Task statement:
Copy every line that holds the string "layer" from the data below.

Data entries:
^^^^^^^^

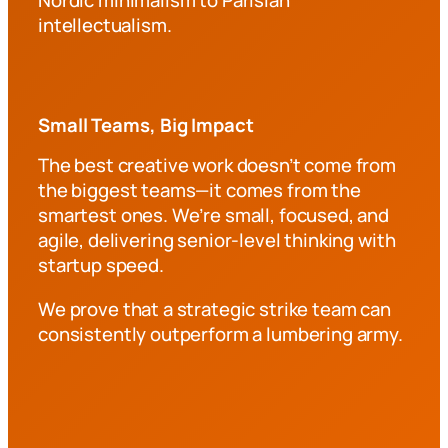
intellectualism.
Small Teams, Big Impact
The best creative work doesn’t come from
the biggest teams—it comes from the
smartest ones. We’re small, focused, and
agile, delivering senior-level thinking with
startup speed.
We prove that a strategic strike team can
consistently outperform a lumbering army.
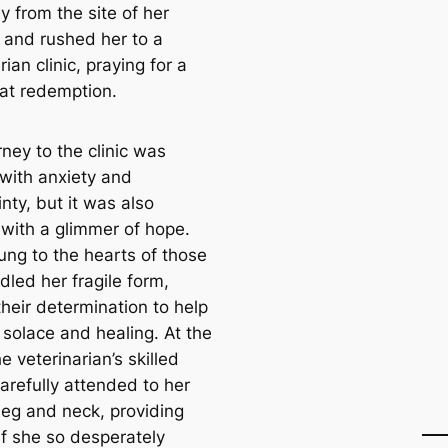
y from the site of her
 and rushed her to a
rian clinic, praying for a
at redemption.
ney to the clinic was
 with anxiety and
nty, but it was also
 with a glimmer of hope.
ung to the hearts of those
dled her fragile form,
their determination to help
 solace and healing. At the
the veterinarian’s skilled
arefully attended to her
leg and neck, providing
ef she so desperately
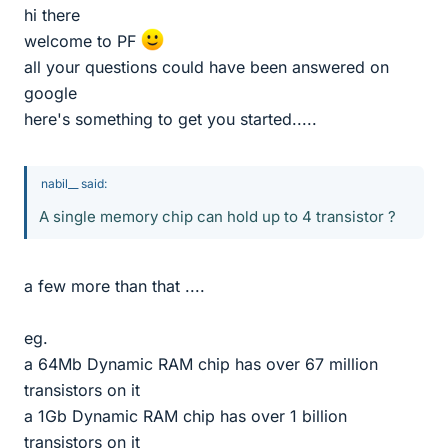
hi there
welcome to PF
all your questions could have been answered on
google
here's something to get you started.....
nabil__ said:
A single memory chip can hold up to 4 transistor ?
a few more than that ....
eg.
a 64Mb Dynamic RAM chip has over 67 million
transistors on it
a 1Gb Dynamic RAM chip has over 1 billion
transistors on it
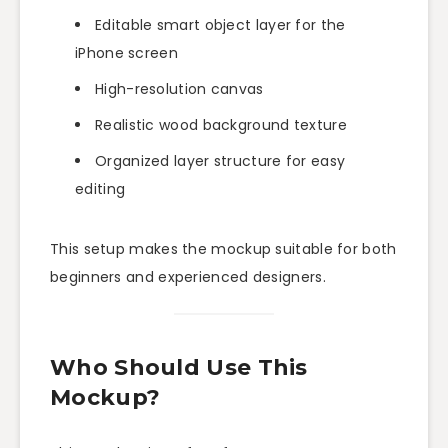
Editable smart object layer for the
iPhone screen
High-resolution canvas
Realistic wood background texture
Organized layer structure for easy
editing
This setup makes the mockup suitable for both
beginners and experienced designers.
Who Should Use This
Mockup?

^^^^^^^^

Result of this exercise:
Editable smart object layer for the
Organized layer structure for easy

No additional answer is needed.